Thanks for your feedback; I was looking at the 80" Sharp at Fry's on Labor Day when I went to pick up a couple of Infinity Primus towers for my two channel system (on sale for $99 a piece -- couldn't pass it up) and it was a monster; they had it on display on a fake wall with two rows of seating, but the salesman said it was a blowout model that didn't have the Quattron technology in it, so it was on a massive sale. 

I just don't think we can swing that 80" screen in our living room...:hissyfit:

Do you think I will definitely notice a difference going from the 50" rear projection set I have now to the 70" Sharp? Do you think that will be "enough" to satisfy at 12 feet?


----------



## bxbigpipi

Hey Osage I definitely think you will notice the difference in size!! I've heard quite a few owners love their 80 inch. They say once they get it home and adjust it to their liking it's amazing!! I think you should go for it if you can and let us know what you think.


----------



## bxbigpipi

Sorry 70"


----------



## Osage_Winter

Thanks for your opinion. :T


----------



## NBPk402

Bigger is always better as long as you have a HD signal. Once you go big there is no going back!


----------



## phillihp23

Osage_Winter said:


> Hey again bxb...
> 
> Do you think I will definitely notice a difference going from the 50" rear projection set I have now to the 70" Sharp? Do you think that will be "enough" to satisfy at 12 feet?



Why not just upgrade to a 100" screen for your projector......a lot larger than 80" TV and less expensive upgrade.


----------



## Osage_Winter

ellisr63 said:


> Bigger is always better as long as you have a HD signal. Once you go big there is no going back!


I realize that, but I'm specifically concerned with seeing a difference between 50 and 70 inches.


----------



## Osage_Winter

phillihp23 said:


> Why not just upgrade to a 100" screen for your projector......a lot larger than 80" TV and less expensive upgrade.

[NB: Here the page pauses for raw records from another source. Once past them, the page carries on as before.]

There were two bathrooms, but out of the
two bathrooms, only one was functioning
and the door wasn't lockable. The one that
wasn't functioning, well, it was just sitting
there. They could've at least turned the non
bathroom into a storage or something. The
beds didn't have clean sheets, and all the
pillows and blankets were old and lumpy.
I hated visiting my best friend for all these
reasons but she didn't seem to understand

Not possible in our room and with our budget, in the way I'd want to do it (a motorized screen over the TV, etc.). We are strictly looking at direct-view, one-piece television displays.


----------



## TheOtherChris

I am going from a 57" RPTV to a 70" Sharp LCD.
It will be delivered tomorrow.
I will try to give my impressions after set up.


----------



## Osage_Winter

That would be most appreciated, Chris! Please do! 

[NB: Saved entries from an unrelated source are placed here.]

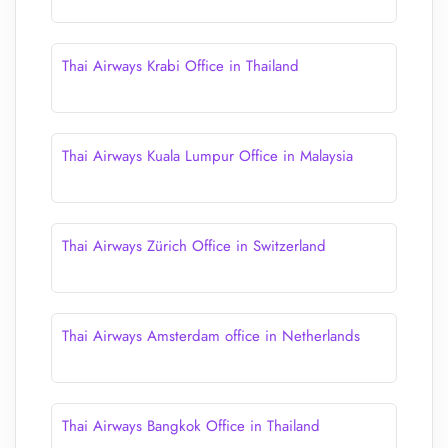
Thai Airways Krabi Office in Thailand
Thai Airways Kuala Lumpur Office in Malaysia
Thai Airways Zürich Office in Switzerland
Thai Airways Amsterdam office in Netherlands
Thai Airways Bangkok Office in Thailand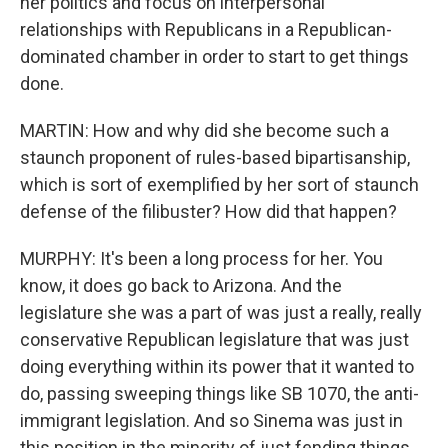
her politics and focus on interpersonal
relationships with Republicans in a Republican-
dominated chamber in order to start to get things
done.
MARTIN: How and why did she become such a
staunch proponent of rules-based bipartisanship,
which is sort of exemplified by her sort of staunch
defense of the filibuster? How did that happen?
MURPHY: It's been a long process for her. You
know, it does go back to Arizona. And the
legislature she was a part of was just a really, really
conservative Republican legislature that was just
doing everything within its power that it wanted to
do, passing sweeping things like SB 1070, the anti-
immigrant legislation. And so Sinema was just in
this position in the minority of just fending things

Enjoy your set and congratulations.


----------



## bxbigpipi

Hey Chris did you get the tv yet? If so let us know what you think. What settings did you use, the cnet ones or the YouTube ones?


----------



## Osage_Winter

I believe he said he'd have it tomorrow (Saturday) based on where he is in the world...

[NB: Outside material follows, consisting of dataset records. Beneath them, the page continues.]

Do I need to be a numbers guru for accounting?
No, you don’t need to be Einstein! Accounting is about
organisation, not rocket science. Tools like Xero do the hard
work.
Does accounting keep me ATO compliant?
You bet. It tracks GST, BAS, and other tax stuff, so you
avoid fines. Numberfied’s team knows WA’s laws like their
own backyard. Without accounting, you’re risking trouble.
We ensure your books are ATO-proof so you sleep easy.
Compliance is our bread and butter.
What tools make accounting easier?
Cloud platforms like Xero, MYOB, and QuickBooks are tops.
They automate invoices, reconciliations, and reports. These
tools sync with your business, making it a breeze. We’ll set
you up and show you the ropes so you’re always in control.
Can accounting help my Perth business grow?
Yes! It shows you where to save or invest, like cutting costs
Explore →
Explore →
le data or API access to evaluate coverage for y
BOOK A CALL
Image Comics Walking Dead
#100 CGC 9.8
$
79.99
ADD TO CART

EDIT: According to his public info, he's in Idaho in the U.S., so I believe we have to wait until Saturday to get his thoughts, if he gets around to typing them because he will be busy playing with his new toy...which I absolutely can't blame him for!


----------



## bxbigpipi

Thanks for clearing that up Osage. I love to hear people's reactions and comments when they get a new piece of equipment. Still waiting for an update.


----------



## Tonto

> Not possible in our room and with our budget, in the way I'd want to do it (a motorized screen over the TV, etc.). We are strictly looking at direct-view, one-piece television displays.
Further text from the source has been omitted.